Support Builds For Live Nation-Backed FAIR Ticketing Reform

More than 20 artist coalitions, management groups, labels and agencies have announced support for the FAIR Ticketing reform introduced by Live Nation last week.

y.ticketing
A Ticketmaster sign hangs on the wall at the FTX Arena ticket window on November 18, 2022 in Miami. The Justice Department is reportedly investigating the parent company of Ticketmaster for possible antitrust violations. News of the investigation broke days after Taylor Swift concert ticket sales overwhelmed the Ticketmaster system. Photo by Joe Raedle / Getty Images

The proposal — it’s an acronym for Fans & Artists Insisting on Reforms in Ticketing — would mandate artist control for how resale is handled and create “real consequences” for “sites that turn a blind eye to illegally acquired tickets, allow ticket speculation, and ignore artists’ rules.”

The act also includes reform proposals that have generally broad support — expanded enforcement of the BOTS Act, a ban on selling speculative tickets and a requirement for all-in pricing, which is already being pushed by the Biden Administration through rulemaking and other non-legislative avenues.

In addition to Live Nation, the other groups backing the plan include:

  • 724 Management 
  • Black Music Action Coalition (BMAC)
  • Creative Artists Agency (CAA)
  • Crush Music
  • The Core Entertainment 
  • Endeavor
  • Faculty Inc. 
  • Full Stop Management
  • Gellman Management 
  • Laffitte Management Group 
  • Music Artists Coalition (MAC)
  • REBEL 
  • Red Light Management
  • Salxco 
  • Songwriters of North America (SONA)
  • United Talent Agency (UTA)
  • Universal Music Group
  • Vector Management 
  • Wasserman Media Group
  • Wolfson Entertainment Inc. 
  • WME

“These groups stand proudly behind artists every day, helping guide and support their careers and building lifelong fanbases. Fans mean everything to artists, and the best way to ensure a fair ticketing experience for live music fans is to put more control into the hands of the artists themselves,” according to a release. “Artists create their music and their concerts and these organizations agree it’s only fair that artists should decide their ticketing rules too.”
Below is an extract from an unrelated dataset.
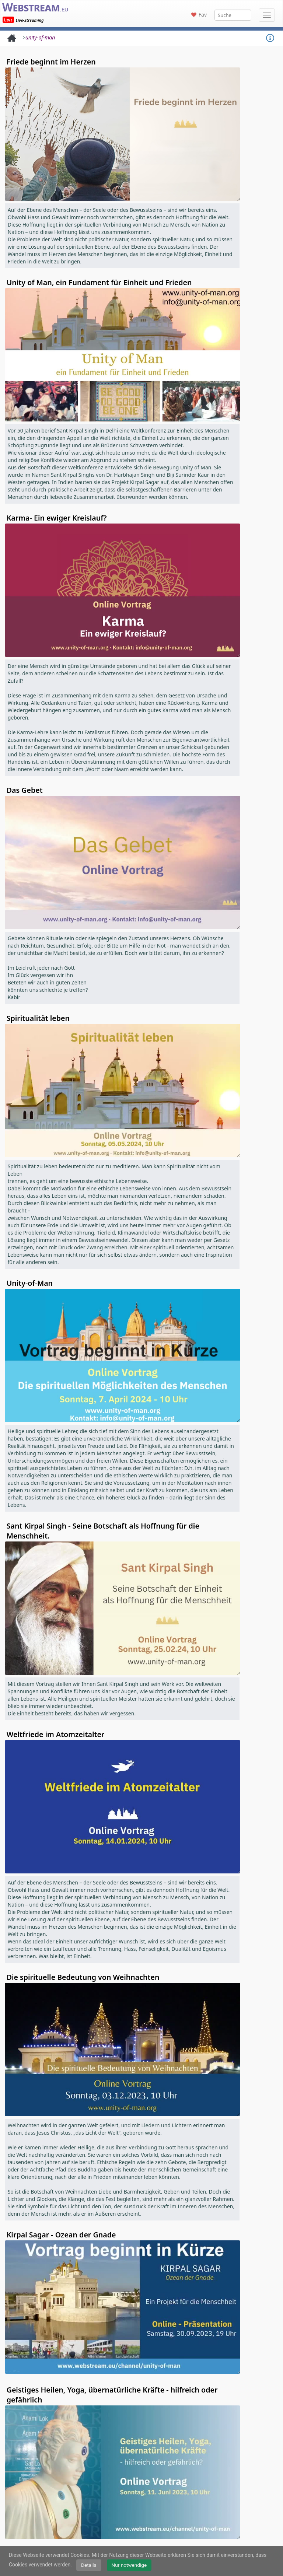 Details (89, 2565)
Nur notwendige (129, 2565)
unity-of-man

Critics of the FAIR Ticketing proposal — chief among them, secondary ticketing giant StubHub, which is advocating for state laws protecting ticket resellers — argue that Live Nation’s push for reform is a ruse that doesn’t “include significant reforms to its own practices”; indeed, Ticketmaster and Live Nation insist that the FAIR proposal codifies as law or rule what the ticketing giant already does as a matter of course.